[Page images and extracted text]
>>>>>

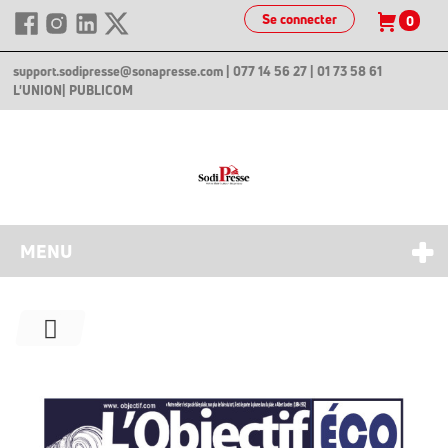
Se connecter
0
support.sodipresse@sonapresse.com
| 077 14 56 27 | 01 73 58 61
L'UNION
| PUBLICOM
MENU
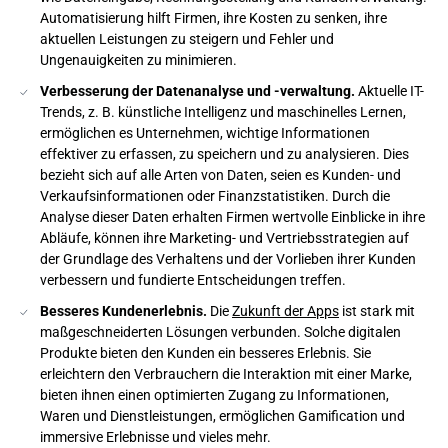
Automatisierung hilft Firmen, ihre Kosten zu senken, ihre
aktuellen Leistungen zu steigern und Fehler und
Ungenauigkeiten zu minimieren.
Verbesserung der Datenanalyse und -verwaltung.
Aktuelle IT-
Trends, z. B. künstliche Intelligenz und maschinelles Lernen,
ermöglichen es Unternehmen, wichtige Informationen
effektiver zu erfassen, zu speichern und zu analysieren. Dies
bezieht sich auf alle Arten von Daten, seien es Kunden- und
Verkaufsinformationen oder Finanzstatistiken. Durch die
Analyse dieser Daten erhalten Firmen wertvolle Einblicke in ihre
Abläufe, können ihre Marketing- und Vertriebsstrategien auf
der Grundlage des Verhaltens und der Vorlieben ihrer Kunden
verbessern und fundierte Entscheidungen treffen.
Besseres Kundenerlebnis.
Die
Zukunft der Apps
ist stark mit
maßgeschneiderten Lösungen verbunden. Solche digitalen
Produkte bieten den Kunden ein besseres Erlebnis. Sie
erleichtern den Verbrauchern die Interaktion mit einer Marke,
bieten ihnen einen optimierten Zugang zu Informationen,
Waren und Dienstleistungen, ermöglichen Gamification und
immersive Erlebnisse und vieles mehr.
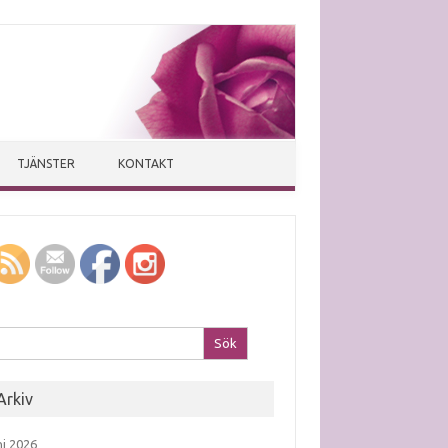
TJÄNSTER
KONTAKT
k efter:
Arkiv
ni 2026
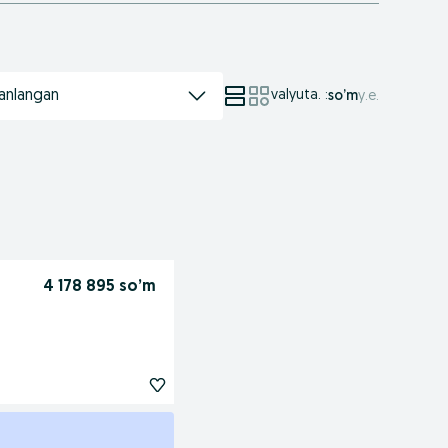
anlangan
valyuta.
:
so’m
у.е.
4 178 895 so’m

<<<<<

§ GOAL OF THE EXERCISE:
Quote, exactly and only, the lines from the first line of the data above through the line containing "Verkaufsinformationen oder Finanzstatistiken.". The pictures do not belong in it.

§ YOUR RESPONSE:
Se connecter
0
support.sodipresse@sonapresse.com
| 077 14 56 27 | 01 73 58 61
L'UNION
| PUBLICOM
MENU
Automatisierung hilft Firmen, ihre Kosten zu senken, ihre
aktuellen Leistungen zu steigern und Fehler und
Ungenauigkeiten zu minimieren.
Verbesserung der Datenanalyse und -verwaltung.
Aktuelle IT-
Trends, z. B. künstliche Intelligenz und maschinelles Lernen,
ermöglichen es Unternehmen, wichtige Informationen
effektiver zu erfassen, zu speichern und zu analysieren. Dies
bezieht sich auf alle Arten von Daten, seien es Kunden- und
Verkaufsinformationen oder Finanzstatistiken. Durch die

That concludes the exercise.